TASK TO CARRY OUT: Leave every picture out, and write out the remaining entries exactly.

SOURCE MATERIAL:
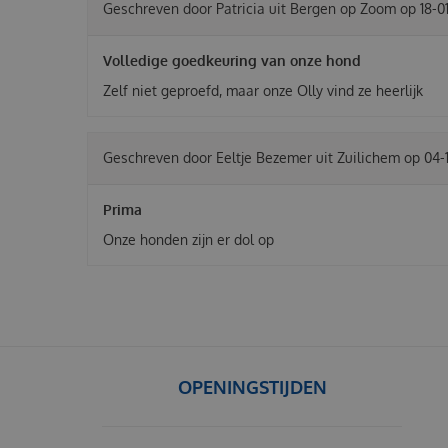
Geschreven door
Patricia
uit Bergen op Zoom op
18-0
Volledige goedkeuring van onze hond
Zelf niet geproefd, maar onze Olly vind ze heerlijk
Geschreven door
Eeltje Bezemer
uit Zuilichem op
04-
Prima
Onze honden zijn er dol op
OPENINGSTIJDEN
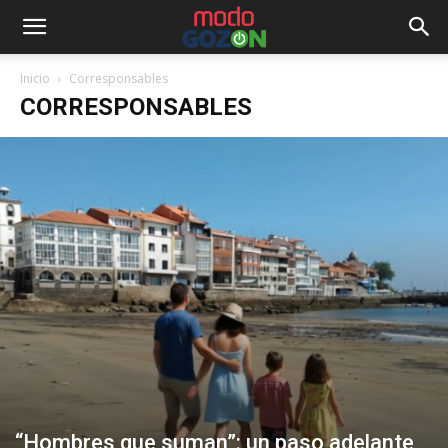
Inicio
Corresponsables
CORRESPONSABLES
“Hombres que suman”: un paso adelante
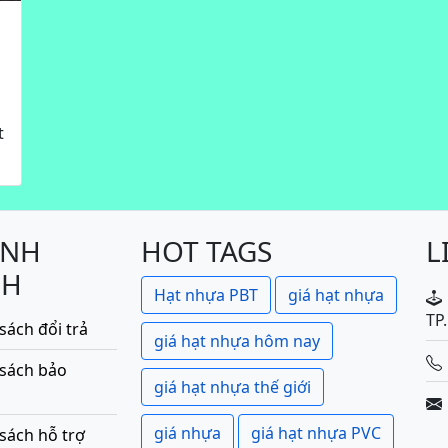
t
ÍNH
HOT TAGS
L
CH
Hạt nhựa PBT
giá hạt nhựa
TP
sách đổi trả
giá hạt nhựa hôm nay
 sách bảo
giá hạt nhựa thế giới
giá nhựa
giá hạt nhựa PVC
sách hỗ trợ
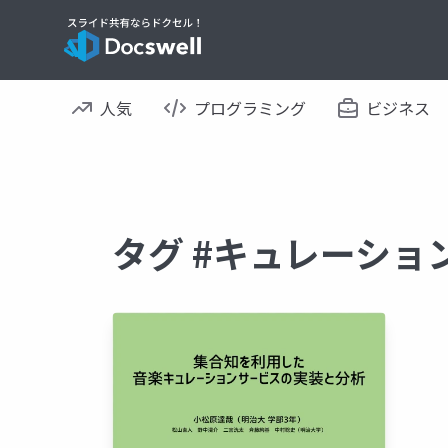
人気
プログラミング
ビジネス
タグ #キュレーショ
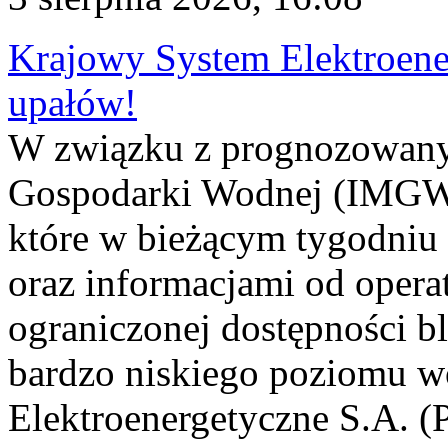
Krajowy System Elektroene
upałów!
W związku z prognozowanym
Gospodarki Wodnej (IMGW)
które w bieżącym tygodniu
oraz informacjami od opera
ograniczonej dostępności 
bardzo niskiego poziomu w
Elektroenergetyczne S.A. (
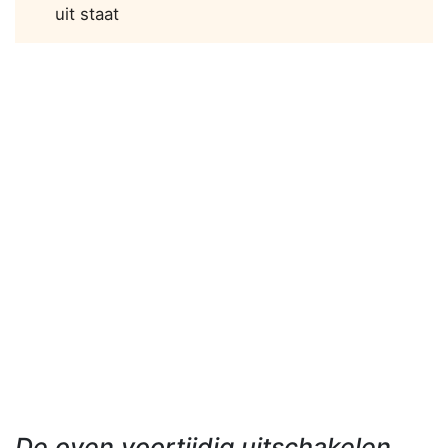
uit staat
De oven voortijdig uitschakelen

PROBLEM SOLUTION:
Geschreven door
Patricia
uit Bergen op Zoom op
18-0
Volledige goedkeuring van onze hond
Zelf niet geproefd, maar onze Olly vind ze heerlijk
Geschreven door
Eeltje Bezemer
uit Zuilichem op
04-
Prima
Onze honden zijn er dol op
OPENINGSTIJDEN
Inicio
Corresponsables
CORRESPONSABLES
“Hombres que suman”: un paso adelante
t
ÍNH
HOT TAGS
L
CH
Hạt nhựa PBT
giá hạt nhựa
TP
sách đổi trả
giá hạt nhựa hôm nay
 sách bảo
giá hạt nhựa thế giới
giá nhựa
giá hạt nhựa PVC
sách hỗ trợ
人気
プログラミング
ビジネス
タグ #キュレーショ
Krajowy System Elektroene
upałów!
W związku z prognozowanym
Gospodarki Wodnej (IMGW)
które w bieżącym tygodniu
oraz informacjami od opera
ograniczonej dostępności 
bardzo niskiego poziomu w
Elektroenergetyczne S.A. (
uit staat
De oven voortijdig uitschakelen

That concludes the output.